─── Supplied entries ───

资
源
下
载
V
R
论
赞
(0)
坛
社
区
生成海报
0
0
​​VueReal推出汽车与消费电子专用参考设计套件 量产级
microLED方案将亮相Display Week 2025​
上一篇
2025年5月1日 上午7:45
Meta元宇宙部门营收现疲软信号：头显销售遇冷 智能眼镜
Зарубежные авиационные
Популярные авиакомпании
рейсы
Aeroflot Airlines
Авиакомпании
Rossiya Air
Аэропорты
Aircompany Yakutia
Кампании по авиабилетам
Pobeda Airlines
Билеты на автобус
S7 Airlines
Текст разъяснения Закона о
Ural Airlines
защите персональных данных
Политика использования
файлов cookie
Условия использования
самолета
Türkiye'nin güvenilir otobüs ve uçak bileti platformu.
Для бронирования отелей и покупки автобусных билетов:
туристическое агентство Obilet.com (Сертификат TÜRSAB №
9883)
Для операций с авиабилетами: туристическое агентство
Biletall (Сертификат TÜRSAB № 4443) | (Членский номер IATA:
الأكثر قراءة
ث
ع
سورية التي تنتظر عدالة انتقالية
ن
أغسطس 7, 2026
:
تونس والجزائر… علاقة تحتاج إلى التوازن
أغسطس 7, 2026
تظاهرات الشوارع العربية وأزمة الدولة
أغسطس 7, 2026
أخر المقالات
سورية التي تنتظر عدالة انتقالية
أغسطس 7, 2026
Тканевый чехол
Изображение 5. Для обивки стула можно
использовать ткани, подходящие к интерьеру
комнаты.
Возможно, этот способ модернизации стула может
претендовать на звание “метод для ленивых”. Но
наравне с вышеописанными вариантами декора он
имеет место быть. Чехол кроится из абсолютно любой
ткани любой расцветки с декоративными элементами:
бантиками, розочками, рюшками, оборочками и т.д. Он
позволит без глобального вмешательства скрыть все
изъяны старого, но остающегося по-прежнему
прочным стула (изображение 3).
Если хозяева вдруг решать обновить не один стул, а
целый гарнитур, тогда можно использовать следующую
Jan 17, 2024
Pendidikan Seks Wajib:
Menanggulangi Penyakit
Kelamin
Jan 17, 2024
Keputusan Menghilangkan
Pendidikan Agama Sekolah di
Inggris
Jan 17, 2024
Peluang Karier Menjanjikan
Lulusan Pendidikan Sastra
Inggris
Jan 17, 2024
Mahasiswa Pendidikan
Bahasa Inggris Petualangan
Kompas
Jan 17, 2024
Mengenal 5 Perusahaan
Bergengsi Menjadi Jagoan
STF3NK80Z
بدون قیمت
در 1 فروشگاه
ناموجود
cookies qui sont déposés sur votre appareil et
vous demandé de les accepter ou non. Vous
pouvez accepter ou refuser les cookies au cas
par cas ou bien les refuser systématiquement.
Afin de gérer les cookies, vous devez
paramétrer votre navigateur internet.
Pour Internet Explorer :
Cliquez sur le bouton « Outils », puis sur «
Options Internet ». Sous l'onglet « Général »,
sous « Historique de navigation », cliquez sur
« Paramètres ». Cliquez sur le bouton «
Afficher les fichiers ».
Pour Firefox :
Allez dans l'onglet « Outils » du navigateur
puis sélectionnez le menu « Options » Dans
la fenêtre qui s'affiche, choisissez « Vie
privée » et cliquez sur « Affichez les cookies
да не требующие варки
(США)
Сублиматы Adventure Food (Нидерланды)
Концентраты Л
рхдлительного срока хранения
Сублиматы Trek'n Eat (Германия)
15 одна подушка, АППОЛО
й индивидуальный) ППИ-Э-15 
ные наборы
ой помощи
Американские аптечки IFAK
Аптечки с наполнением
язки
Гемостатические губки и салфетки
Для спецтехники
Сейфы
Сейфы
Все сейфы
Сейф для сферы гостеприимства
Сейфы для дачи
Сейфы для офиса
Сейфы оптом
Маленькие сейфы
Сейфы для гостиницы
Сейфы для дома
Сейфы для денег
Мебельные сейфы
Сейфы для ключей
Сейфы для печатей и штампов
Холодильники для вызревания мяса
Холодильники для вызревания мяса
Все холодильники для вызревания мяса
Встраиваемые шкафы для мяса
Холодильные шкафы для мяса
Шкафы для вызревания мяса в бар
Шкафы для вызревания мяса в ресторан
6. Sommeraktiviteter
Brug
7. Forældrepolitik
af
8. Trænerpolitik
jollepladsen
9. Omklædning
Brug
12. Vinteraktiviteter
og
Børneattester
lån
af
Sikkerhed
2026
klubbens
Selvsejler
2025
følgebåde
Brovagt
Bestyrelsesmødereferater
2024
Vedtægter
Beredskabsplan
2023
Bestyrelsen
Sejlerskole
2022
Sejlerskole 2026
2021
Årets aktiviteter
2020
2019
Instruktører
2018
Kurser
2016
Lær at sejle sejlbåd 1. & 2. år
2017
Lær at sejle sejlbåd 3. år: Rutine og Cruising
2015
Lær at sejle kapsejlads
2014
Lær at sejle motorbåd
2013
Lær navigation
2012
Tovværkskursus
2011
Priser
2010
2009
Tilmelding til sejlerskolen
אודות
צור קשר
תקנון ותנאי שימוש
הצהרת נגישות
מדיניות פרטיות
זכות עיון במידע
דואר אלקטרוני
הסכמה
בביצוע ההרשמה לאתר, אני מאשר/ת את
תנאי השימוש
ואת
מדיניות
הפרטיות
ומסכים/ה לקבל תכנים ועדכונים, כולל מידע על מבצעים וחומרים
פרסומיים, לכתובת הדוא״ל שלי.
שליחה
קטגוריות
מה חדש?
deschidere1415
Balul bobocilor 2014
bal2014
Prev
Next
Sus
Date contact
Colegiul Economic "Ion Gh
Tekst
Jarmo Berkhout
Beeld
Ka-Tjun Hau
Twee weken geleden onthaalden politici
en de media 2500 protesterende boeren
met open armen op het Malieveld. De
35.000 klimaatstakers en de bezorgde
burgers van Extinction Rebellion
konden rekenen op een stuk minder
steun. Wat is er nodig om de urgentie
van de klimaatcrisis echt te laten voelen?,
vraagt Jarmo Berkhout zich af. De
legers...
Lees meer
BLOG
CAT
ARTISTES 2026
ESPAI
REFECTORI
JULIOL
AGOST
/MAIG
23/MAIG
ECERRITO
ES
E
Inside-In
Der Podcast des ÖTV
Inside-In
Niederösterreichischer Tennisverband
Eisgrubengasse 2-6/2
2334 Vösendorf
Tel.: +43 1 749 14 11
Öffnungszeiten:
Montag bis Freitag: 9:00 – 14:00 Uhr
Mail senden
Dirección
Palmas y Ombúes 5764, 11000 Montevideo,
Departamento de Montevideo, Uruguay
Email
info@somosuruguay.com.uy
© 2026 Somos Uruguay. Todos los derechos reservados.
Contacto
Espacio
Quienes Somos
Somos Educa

───

▶ _Goal of the exercise_: Show all lines from the records above where the word "navigateur" occurs.

▶ _Answer section_:
paramétrer votre navigateur internet.
Allez dans l'onglet « Outils » du navigateur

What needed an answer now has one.